BEGIN PROVIDED MATERIAL
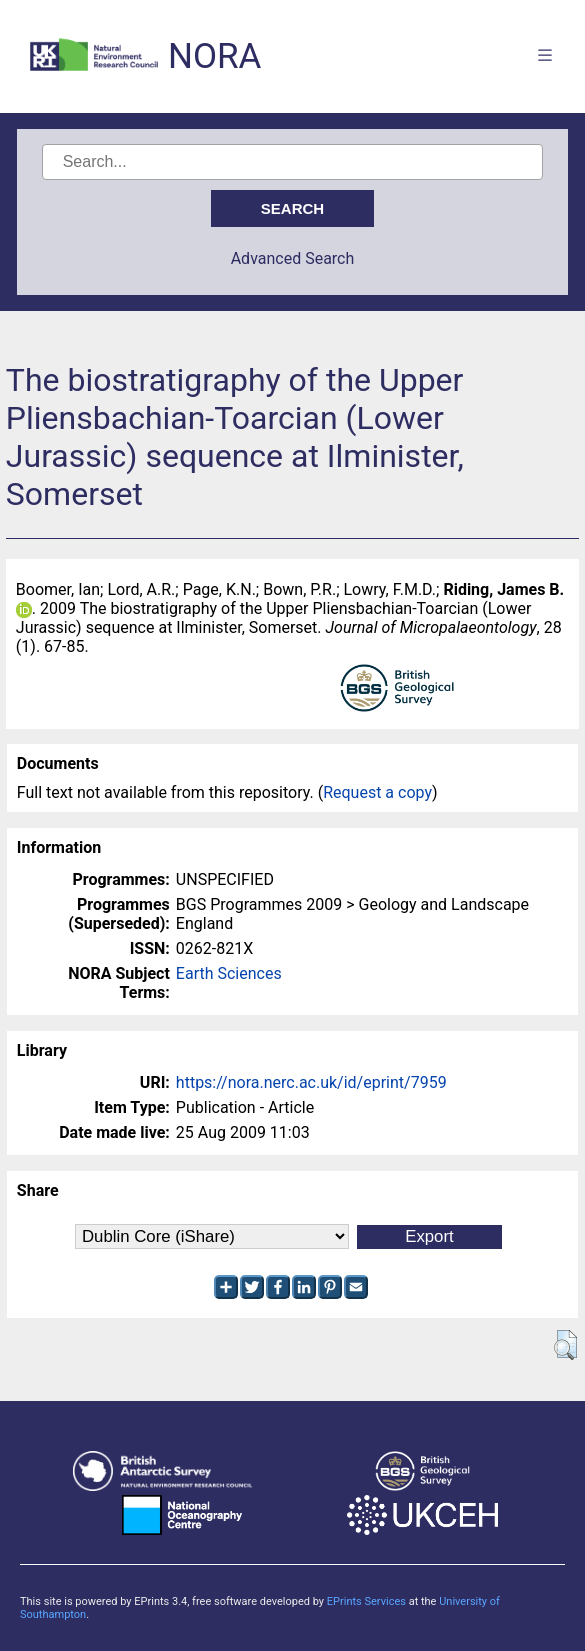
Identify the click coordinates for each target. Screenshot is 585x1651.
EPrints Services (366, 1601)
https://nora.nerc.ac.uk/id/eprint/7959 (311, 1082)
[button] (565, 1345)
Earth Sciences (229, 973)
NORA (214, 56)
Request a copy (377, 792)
END PROVIDED MATERIAL
### WHAT IS NEEDED
Without any pictures, return the entries exactly as given.

### REPLY TO THE EXERCISE
Identify the click coordinates for each target. Screenshot is 585x1651.
EPrints Services (366, 1601)
https://nora.nerc.ac.uk/id/eprint/7959 (311, 1082)
[button] (565, 1345)
Earth Sciences (229, 973)
NORA (214, 56)
Request a copy (377, 792)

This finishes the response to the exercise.